Check each line of the entries below for the word "CeramaLux", and copy the lines that have it.
# # # # #
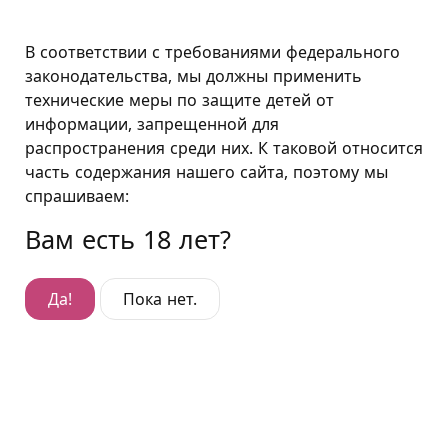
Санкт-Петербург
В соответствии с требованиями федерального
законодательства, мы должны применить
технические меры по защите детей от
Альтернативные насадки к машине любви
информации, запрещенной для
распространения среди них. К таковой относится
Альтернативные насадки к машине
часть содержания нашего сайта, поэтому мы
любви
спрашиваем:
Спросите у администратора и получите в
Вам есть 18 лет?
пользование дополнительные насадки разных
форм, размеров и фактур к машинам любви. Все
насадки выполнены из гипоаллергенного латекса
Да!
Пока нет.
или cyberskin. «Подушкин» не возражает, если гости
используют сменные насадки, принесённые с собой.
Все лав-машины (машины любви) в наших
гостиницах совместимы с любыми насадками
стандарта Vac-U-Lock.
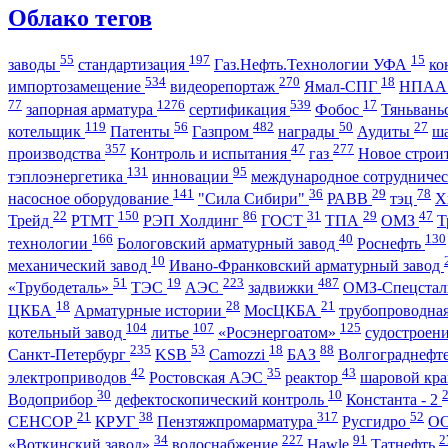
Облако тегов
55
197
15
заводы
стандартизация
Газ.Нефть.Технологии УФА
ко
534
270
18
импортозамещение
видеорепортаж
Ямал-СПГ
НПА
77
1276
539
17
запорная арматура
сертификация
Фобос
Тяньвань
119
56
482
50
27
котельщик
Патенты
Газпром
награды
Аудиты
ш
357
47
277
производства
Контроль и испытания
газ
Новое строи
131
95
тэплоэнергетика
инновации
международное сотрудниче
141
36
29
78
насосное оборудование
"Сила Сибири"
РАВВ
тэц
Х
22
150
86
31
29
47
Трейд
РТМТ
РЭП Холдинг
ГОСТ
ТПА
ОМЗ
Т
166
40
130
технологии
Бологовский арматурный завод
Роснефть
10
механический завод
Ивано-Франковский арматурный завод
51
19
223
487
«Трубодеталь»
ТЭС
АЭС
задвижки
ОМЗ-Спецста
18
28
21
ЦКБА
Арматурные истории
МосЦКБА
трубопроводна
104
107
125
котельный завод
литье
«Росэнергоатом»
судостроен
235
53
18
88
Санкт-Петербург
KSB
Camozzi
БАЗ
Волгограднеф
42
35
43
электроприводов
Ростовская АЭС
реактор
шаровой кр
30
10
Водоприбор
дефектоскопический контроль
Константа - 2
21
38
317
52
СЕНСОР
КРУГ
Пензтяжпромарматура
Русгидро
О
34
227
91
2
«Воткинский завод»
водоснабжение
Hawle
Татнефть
# # # # #
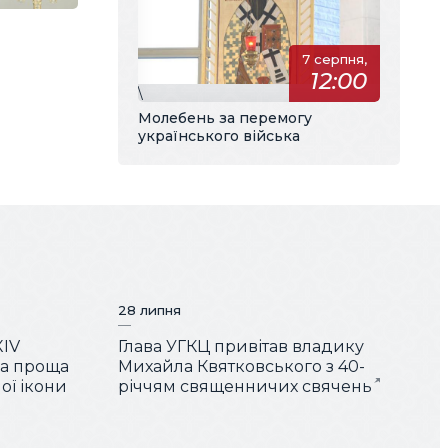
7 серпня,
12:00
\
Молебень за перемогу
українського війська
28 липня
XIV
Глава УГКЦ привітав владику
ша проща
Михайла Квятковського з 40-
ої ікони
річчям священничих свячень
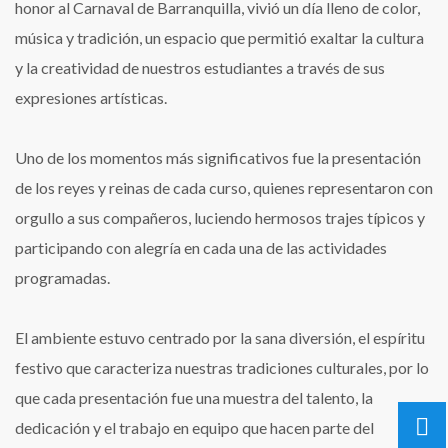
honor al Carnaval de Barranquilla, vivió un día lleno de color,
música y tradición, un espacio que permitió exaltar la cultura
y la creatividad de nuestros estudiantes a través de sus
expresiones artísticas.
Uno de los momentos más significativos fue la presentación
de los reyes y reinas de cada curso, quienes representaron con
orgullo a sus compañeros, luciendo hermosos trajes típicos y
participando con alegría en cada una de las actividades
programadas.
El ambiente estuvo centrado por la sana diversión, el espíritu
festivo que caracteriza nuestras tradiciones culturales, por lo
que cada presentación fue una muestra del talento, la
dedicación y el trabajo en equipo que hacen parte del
# # # # #
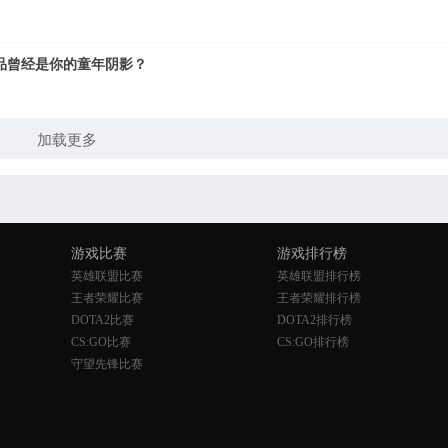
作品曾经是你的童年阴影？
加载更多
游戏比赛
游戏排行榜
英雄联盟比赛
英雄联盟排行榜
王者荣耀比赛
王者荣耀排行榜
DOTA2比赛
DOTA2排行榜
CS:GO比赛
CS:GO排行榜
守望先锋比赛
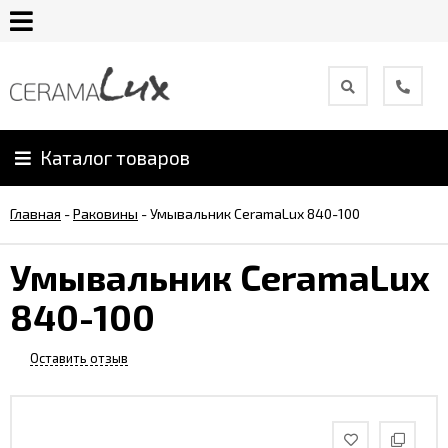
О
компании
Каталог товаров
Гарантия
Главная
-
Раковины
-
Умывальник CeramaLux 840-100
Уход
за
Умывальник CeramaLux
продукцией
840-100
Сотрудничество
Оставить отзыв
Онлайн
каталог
# # # # #
### OUTPUT BELOW
Умывальник CeramaLux 840-100
Умывальник CeramaLux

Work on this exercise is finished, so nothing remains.